The National Peatlands Strategy (DCHG, 2015) is the key national plan responsible for management and conservation of peatlands. It estimates that our peatlands store some 1566 million tonnes of carbon and represents about 64 per cent of the total soil organic carbon stock present in Ireland. It aims to restore, protect and manage our peatlands and the benefits they provide us. It reports that only 10 per cent of the original raised bogs and 28 per cent of the original blanket peatlands were deemed suitable for conservation (as natural peatlands).
Recent progress report findings from the National Peatlands Strategy for 2018 and 2019 (Action 12) indicate that 1,500 hectares of Bord Na Móna lands, that are no longer used for peat production but are suitable for woodland establishment, have been identified. The focus is on planting of native tree species. This is being carried out in association with Coillte.
Forests provide many environment-related functions, including carbon sequestration and storage, water regulation and support for biodiversity, in addition to their commercial value. Ireland’s National Forestry Programme 2014‑2020 has identified four key needs for Ireland’s forestry sector. These are (1) permanently increasing Ireland’s forest cover, (2) increasing and sustaining forest based biomass production to meet renewable energy targets, (3) supporting forest holders in actively managing their plantations and (4) optimising the environmental and social benefits of new and existing forests.

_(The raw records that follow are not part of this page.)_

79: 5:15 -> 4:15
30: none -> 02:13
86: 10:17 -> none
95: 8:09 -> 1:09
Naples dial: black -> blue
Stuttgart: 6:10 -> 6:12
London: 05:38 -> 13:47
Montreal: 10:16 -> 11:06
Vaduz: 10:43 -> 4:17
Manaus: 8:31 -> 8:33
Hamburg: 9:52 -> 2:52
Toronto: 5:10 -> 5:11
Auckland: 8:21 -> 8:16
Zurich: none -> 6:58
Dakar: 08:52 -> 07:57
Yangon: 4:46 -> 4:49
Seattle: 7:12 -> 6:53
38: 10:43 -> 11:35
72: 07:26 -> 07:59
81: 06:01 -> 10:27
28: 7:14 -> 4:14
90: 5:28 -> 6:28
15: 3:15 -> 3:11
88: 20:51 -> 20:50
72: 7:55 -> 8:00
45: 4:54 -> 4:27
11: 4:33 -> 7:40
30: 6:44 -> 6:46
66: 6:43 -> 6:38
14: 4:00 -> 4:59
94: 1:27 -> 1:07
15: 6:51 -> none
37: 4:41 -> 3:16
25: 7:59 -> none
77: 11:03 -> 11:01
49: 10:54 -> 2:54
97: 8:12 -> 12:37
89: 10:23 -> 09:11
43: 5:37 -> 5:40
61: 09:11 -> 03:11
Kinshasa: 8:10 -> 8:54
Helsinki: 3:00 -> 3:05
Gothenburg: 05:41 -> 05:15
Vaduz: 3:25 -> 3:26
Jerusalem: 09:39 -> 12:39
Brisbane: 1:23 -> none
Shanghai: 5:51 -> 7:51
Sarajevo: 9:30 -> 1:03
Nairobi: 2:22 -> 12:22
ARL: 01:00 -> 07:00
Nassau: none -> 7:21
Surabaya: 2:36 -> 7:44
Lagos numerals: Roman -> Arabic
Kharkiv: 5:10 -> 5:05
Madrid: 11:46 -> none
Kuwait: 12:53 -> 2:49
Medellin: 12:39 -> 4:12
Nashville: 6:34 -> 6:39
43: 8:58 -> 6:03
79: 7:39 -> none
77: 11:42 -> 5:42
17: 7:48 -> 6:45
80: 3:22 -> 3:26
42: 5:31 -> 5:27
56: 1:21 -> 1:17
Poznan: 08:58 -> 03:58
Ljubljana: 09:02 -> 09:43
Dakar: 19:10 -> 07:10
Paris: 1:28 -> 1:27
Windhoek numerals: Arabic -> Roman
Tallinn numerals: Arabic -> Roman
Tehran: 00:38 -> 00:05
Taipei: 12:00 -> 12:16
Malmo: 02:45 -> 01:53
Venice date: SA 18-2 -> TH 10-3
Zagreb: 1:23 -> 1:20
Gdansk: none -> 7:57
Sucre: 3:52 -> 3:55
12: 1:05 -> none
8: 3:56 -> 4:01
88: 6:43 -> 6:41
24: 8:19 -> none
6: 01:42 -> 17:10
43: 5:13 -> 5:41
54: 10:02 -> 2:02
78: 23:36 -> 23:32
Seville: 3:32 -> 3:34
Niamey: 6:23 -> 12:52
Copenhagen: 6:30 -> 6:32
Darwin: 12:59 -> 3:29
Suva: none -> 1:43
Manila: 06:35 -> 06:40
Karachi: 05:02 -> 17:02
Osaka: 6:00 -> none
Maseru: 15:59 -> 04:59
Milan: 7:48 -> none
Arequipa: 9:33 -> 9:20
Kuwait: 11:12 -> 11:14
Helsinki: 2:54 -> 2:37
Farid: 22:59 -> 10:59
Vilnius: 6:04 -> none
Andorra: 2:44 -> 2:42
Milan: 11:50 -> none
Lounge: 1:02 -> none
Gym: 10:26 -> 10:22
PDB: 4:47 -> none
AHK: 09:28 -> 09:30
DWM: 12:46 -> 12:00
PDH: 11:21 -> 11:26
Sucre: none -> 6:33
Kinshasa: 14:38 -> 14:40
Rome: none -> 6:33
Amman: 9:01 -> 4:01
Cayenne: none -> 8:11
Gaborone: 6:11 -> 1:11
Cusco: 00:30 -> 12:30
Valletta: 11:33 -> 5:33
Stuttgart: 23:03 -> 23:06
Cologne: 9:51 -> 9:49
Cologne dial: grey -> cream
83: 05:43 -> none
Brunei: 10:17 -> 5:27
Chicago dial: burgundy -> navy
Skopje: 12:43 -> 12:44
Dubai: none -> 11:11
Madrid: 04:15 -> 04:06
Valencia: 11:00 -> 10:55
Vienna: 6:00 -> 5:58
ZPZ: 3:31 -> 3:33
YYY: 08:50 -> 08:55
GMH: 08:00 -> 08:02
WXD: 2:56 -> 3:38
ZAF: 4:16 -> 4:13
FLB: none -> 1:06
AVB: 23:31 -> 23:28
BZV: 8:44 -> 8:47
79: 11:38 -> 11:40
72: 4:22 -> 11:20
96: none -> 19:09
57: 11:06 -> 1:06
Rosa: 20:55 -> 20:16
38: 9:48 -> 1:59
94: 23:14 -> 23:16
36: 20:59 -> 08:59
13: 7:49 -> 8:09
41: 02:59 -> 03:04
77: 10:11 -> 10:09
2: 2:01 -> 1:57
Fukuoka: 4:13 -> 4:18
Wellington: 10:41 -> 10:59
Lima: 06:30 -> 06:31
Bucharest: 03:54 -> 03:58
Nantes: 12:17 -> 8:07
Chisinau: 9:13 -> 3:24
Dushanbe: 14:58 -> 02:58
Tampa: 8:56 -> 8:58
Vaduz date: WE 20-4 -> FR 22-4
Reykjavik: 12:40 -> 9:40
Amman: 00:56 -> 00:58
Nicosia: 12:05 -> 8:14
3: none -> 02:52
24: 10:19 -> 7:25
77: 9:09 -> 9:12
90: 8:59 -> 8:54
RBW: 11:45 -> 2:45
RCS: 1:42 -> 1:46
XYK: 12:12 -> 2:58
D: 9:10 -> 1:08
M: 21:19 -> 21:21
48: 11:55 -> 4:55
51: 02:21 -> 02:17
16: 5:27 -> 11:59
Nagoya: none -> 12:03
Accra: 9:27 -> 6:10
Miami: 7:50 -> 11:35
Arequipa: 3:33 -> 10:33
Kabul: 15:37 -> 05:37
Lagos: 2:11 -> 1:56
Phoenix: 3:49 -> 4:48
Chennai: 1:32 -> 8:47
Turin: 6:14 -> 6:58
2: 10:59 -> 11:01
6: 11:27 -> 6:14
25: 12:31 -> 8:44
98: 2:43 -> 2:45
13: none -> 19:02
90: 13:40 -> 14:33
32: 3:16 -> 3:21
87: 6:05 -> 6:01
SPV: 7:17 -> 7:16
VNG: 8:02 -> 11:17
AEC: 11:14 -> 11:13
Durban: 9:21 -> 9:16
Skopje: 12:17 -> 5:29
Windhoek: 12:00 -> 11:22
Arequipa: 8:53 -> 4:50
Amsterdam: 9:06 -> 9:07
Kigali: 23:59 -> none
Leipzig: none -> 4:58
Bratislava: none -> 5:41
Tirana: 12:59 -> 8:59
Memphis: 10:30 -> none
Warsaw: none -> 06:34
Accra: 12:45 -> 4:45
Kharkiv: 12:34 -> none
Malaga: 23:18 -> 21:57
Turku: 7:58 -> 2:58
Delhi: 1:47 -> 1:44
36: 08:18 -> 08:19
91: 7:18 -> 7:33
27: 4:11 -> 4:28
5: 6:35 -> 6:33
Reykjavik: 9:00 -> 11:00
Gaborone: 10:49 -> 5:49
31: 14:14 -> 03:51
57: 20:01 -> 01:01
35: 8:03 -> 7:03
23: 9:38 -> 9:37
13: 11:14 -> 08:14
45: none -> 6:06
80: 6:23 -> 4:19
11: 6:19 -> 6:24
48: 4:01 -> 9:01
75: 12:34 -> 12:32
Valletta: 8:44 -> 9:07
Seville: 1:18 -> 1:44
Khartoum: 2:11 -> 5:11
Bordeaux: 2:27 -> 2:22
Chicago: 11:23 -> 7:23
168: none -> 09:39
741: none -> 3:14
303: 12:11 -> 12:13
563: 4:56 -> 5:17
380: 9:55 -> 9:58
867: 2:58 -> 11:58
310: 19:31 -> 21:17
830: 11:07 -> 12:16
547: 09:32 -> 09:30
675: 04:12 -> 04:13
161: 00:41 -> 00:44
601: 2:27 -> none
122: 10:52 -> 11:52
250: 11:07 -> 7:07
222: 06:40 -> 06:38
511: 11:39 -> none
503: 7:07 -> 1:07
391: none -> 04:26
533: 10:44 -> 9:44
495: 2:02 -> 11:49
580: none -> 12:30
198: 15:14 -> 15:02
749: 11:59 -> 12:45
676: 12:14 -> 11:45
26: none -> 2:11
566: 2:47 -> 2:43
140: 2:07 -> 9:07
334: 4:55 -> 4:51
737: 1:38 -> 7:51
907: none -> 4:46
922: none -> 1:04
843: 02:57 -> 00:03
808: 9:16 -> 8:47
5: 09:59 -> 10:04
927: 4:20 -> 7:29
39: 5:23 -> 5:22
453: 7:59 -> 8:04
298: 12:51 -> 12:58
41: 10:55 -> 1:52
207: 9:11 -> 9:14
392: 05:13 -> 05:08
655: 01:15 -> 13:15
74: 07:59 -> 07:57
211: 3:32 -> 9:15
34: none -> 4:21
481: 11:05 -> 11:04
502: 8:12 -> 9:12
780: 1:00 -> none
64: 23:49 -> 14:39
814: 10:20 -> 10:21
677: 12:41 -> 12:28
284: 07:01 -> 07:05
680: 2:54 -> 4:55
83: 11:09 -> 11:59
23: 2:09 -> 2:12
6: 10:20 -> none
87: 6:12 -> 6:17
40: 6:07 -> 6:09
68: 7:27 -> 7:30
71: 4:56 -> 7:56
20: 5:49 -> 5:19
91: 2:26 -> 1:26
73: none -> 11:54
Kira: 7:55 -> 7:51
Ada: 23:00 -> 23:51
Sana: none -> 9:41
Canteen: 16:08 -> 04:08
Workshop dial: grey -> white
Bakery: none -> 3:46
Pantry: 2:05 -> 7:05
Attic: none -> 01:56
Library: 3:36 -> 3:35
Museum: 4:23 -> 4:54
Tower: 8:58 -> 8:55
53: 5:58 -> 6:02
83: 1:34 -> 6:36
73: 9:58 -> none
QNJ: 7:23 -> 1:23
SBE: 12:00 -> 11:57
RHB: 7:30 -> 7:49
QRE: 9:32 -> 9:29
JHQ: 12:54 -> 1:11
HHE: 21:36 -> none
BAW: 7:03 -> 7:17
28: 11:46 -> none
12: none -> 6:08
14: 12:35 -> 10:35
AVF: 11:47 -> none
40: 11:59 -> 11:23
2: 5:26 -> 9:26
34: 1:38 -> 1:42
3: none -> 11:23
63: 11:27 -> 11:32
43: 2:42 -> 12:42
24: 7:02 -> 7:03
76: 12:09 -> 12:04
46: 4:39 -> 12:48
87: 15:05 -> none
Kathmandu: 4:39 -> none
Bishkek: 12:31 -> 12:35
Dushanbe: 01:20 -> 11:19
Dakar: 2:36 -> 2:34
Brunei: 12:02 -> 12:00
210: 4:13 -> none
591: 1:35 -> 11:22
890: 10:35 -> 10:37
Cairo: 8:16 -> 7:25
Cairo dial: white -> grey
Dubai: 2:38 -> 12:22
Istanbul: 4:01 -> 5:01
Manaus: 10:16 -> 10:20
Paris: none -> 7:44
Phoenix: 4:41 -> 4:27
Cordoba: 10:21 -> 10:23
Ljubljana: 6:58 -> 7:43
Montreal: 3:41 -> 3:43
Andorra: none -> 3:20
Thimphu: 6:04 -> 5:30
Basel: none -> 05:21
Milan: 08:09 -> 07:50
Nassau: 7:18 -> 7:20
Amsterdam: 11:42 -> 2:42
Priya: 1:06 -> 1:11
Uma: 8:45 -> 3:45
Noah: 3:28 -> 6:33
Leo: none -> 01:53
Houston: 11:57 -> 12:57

To meet these needs, a series of “woodland and afforestation” schemes have been prepared by the Department of Agriculture, Food and the Marine (DAFM). Forest cover is at its highest level in over 350 years, with forestation estimated at 11% of the total land area. Despite this, Ireland still has one of the lowest afforestation levels in the EU. Ireland’s national forest estate is an important carbon reservoir amounting to over 3.82 million tonnes of CO2 in 2018.
Ireland’s forests have removed (sequestered) an average of 4.3 Mt of Carbon dioxide equivalents (CO2 eq.) per year from the atmosphere over the period 2007 to 2017 (DAFM – Annual Forestry Statistics Report for 2020) and are expected to contribute significantly to meeting Ireland’s 2030 greenhouse gas emissions reduction target under the Effort Sharing Regulations and the Climate Action Plan 2019.
Healthy soil provides us with clean air, food and water, supports ecosystem services, the growth of plant and animal life and provides the foundations for human habitats and structures. The threats to soils under current land use, management and climate conditions are low by international standards.
Approximately one-quarter of all living species live in our soils (e.g. fungi, bacteria and invertebrates). They play a crucial role in regulation of the atmosphere, water quantity and water quality, pest and disease incidences in agriculture, natural ecosystems and human diseases. Soil organic matter has a key role in maintaining soil functionality, water and air quality and carbon sequestration. Proper land use management is essential to prevent soil-stored carbon being released into the atmosphere, where it would contribute to climate change. Targeted nutrient management can also help limit pollution ofour waters if used correctly.